Each record needs to be transcribed exactly.

[Stored data Boundary: Start]

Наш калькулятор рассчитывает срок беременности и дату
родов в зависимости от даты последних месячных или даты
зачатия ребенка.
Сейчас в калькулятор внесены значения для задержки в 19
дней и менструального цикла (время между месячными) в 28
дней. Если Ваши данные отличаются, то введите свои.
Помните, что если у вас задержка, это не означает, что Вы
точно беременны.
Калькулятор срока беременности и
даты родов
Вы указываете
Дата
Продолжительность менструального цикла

[Stored data Boundary: End]

Exercise response:
Наш калькулятор рассчитывает срок беременности и дату
родов в зависимости от даты последних месячных или даты
зачатия ребенка.
Сейчас в калькулятор внесены значения для задержки в 19
дней и менструального цикла (время между месячными) в 28
дней. Если Ваши данные отличаются, то введите свои.
Помните, что если у вас задержка, это не означает, что Вы
точно беременны.
Калькулятор срока беременности и
даты родов
Вы указываете
Дата
Продолжительность менструального цикла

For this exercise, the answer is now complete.